Wilderness First Responder, Medical & First Aid Certifications
You are miles away from the nearest hospital. An ambulance would never be able to maneuver the steep roads that took you to the river.
Definitive health care could be hours and hours away.
But as a professional raft guide, you are ready for anything.
In any guide position, you are responsible for the safety of your fellow guides and the guests on your trip. This means that you might be required to perform first-aid care. Because of this, rafting outfitters require that new and veteran river raft guides be certified in first-aid and CPR.
These courses instruct individuals on the immediate medical care involved in minor and major injuries. A basic course will show a guide the type of temporary care they can provide while waiting for a more highly-trained professional. Since the first five minutes of any injury are crucial, a raft guide can provide a great deal of care to an injured guest. This type of care is crucial and often the most help to an injured individual.
A typical first-aid course begins with teaching proper patient assessment systems. This includes the initial patient exams, determination of severity of injury and recording vital signs. During these first few moments with a patient, a raft guide will also learn to take a patient history and begin documentation of incident.
After the patient has been stabilized, a raft guide can then use knowledge gained in the first aid course to provide the next level of care. These courses will cover spinal cord injuries, head injuries, shock, wound management, fractures, dislocations, heat injuries, cold injuries, altitude illness and allergic reactions.

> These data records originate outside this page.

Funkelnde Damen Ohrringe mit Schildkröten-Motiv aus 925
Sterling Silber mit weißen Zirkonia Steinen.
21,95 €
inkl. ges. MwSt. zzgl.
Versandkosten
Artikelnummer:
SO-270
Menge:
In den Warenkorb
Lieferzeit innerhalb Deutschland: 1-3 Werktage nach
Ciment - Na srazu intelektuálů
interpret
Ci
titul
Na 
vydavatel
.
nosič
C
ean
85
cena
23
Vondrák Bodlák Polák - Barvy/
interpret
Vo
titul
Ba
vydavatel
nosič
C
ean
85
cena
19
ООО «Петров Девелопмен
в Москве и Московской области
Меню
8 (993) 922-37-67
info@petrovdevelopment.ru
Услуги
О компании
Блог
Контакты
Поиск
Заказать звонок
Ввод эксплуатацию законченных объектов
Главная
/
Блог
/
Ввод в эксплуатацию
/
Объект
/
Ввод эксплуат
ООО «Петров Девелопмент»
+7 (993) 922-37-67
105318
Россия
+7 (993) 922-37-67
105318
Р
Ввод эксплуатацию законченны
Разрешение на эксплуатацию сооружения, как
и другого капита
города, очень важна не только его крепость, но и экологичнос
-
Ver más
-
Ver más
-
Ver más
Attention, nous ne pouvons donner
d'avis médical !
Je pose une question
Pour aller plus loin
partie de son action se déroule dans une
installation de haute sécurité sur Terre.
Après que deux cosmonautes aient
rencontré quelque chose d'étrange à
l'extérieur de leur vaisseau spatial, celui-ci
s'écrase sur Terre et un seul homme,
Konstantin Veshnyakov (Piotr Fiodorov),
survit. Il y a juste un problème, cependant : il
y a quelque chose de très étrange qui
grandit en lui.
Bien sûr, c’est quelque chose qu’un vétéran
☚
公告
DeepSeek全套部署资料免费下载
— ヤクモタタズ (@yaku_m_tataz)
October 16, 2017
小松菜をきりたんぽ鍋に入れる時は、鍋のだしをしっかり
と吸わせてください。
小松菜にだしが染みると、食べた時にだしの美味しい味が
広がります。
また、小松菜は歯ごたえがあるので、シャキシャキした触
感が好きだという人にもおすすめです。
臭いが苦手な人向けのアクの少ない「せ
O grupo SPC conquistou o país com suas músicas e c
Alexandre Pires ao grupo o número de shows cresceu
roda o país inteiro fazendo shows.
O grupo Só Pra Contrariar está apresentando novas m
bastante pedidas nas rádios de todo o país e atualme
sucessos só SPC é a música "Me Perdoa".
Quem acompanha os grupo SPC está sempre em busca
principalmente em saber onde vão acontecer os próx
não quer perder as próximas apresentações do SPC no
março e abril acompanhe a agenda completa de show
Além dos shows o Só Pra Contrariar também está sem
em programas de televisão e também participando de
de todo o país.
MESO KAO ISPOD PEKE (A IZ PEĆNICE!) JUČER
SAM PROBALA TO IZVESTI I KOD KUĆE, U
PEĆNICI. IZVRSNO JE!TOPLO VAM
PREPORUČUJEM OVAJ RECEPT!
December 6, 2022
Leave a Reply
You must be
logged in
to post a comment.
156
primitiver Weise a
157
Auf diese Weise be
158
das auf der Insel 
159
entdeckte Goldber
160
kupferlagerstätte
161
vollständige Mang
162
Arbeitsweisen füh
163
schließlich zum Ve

However, encountering an injured person on the river, versus the street, presents additional difficulties.
Many outfitters will want raft guides to go through an even more specialized first-aid course that discusses these types of injuries in a backcountry setting. Since rafting involves being in more remote areas, immediate medical care can mean the difference in the outcome of any injury.
The Wilderness Medical Institute, the country’s most recognized teacher of wilderness medicine, emphasizes the importance of this immediate care. WMI’s Wilderness First-Aid courses focus on the difference between urban medical care and that which is provided in a more remote, outdoor setting.
For raft companies whose trips are deeper into the wilderness and over multiple days, a Wilderness First Responder, or WFR, certification may be required. This course provides over 75 hours of medical training. Special topics are covered that provide extended care in the backcountry such as wound infection management, improvised splinting techniques and long-term management problems.
A step up from the WFR certification is the Wilderness Emergency Medical Technician, or WEMT. This course is designed for professional medical personnel such as Search and Rescue squads or Fire Departments. The course covers over 170 hours of medical training, preparing the outdoor professional for nearly everything.
With these basic medical certifications a river raft guide can maintain a higher level of safety for his guests.
Along with first-aid, rafting companies will also require new river guides to be certified in CPR. CPR, or Cardiopulmonary Resuscitation, can be lifesaving. This course provides crucial knowledge and technique that will help a patient who has lost function of the heart. This could be in the form of a cardiac arrest, a lightning strike or the intake of fluid into the lungs. Since rafting can often be physically challenging to many guests, the chance for heart difficulties exists in any river trip.
With these certifications a raft guide will be prepared for any medical emergency he might encounter.